--- RECORDS FOR THIS TASK Enclosed Below ---

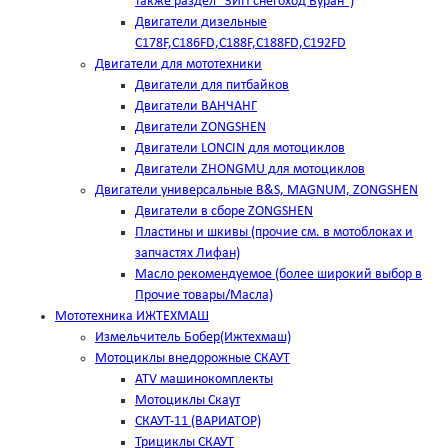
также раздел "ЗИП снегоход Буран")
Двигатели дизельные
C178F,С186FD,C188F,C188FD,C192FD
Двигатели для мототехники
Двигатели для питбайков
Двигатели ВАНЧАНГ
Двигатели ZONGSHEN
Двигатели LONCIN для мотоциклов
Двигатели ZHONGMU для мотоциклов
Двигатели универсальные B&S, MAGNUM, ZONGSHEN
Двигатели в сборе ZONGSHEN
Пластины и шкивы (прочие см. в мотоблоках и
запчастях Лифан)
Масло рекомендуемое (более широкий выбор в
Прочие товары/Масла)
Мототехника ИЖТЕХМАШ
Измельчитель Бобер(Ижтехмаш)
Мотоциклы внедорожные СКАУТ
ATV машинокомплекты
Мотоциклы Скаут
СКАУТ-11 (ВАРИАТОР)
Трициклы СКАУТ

--- End of Enclosed RECORDS FOR THIS TASK ---
--- RECORDS FOR THIS TASK Enclosed Below ---

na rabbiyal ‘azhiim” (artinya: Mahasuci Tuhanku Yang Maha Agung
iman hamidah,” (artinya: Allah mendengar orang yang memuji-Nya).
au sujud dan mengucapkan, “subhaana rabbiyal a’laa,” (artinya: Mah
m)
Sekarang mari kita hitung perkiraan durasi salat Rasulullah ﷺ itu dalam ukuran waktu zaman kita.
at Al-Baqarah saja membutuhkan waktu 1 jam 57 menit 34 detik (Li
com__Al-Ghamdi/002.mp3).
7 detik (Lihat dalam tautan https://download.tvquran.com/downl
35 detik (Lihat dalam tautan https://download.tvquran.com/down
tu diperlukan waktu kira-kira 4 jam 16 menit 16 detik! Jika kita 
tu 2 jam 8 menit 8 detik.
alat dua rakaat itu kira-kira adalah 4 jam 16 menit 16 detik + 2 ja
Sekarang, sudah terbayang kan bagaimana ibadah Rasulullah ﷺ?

--- End of Enclosed RECORDS FOR THIS TASK ---

WHAT YOU WILL DO: For the lines above, output exactly those from the line containing "tu diperlukan waktu" through the line containing "Sekarang, sudah terbayang", and skip the others.

TASK OUTPUT:
tu diperlukan waktu kira-kira 4 jam 16 menit 16 detik! Jika kita 
tu 2 jam 8 menit 8 detik.
alat dua rakaat itu kira-kira adalah 4 jam 16 menit 16 detik + 2 ja
Sekarang, sudah terbayang kan bagaimana ibadah Rasulullah ﷺ?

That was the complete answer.